- **Exercise prompt**: Restate the following records word for word without images.
*** Records to use
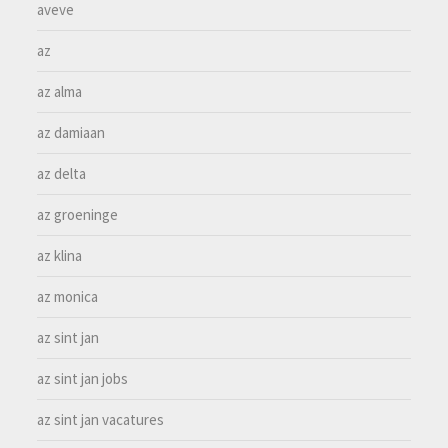
aveve
az
az alma
az damiaan
az delta
az groeninge
az klina
az monica
az sint jan
az sint jan jobs
az sint jan vacatures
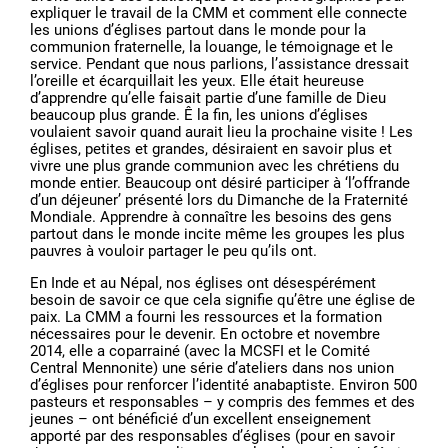
expliquer le travail de la CMM et comment elle connecte
les unions d’églises partout dans le monde pour la
communion fraternelle, la louange, le témoignage et le
service. Pendant que nous parlions, l’assistance dressait
l’oreille et écarquillait les yeux. Elle était heureuse
d’apprendre qu’elle faisait partie d’une famille de Dieu
beaucoup plus grande. Ê la fin, les unions d’églises
voulaient savoir quand aurait lieu la prochaine visite ! Les
églises, petites et grandes, désiraient en savoir plus et
vivre une plus grande communion avec les chrétiens du
monde entier. Beaucoup ont désiré participer à ‘l’offrande
d’un déjeuner’ présenté lors du Dimanche de la Fraternité
Mondiale. Apprendre à connaître les besoins des gens
partout dans le monde incite même les groupes les plus
pauvres à vouloir partager le peu qu’ils ont.
En Inde et au Népal, nos églises ont désespérément
besoin de savoir ce que cela signifie qu’être une église de
paix. La CMM a fourni les ressources et la formation
nécessaires pour le devenir. En octobre et novembre
2014, elle a coparrainé (avec la MCSFI et le Comité
Central Mennonite) une série d’ateliers dans nos union
d’églises pour renforcer l’identité anabaptiste. Environ 500
pasteurs et responsables – y compris des femmes et des
jeunes – ont bénéficié d’un excellent enseignement
apporté par des responsables d’églises (pour en savoir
******
- **Task response**:
aveve
az
az alma
az damiaan
az delta
az groeninge
az klina
az monica
az sint jan
az sint jan jobs
az sint jan vacatures
expliquer le travail de la CMM et comment elle connecte
les unions d’églises partout dans le monde pour la
communion fraternelle, la louange, le témoignage et le
service. Pendant que nous parlions, l’assistance dressait
l’oreille et écarquillait les yeux. Elle était heureuse
d’apprendre qu’elle faisait partie d’une famille de Dieu
beaucoup plus grande. Ê la fin, les unions d’églises
voulaient savoir quand aurait lieu la prochaine visite ! Les
églises, petites et grandes, désiraient en savoir plus et
vivre une plus grande communion avec les chrétiens du
monde entier. Beaucoup ont désiré participer à ‘l’offrande
d’un déjeuner’ présenté lors du Dimanche de la Fraternité
Mondiale. Apprendre à connaître les besoins des gens
partout dans le monde incite même les groupes les plus
pauvres à vouloir partager le peu qu’ils ont.
En Inde et au Népal, nos églises ont désespérément
besoin de savoir ce que cela signifie qu’être une église de
paix. La CMM a fourni les ressources et la formation
nécessaires pour le devenir. En octobre et novembre
2014, elle a coparrainé (avec la MCSFI et le Comité
Central Mennonite) une série d’ateliers dans nos union
d’églises pour renforcer l’identité anabaptiste. Environ 500
pasteurs et responsables – y compris des femmes et des
jeunes – ont bénéficié d’un excellent enseignement
apporté par des responsables d’églises (pour en savoir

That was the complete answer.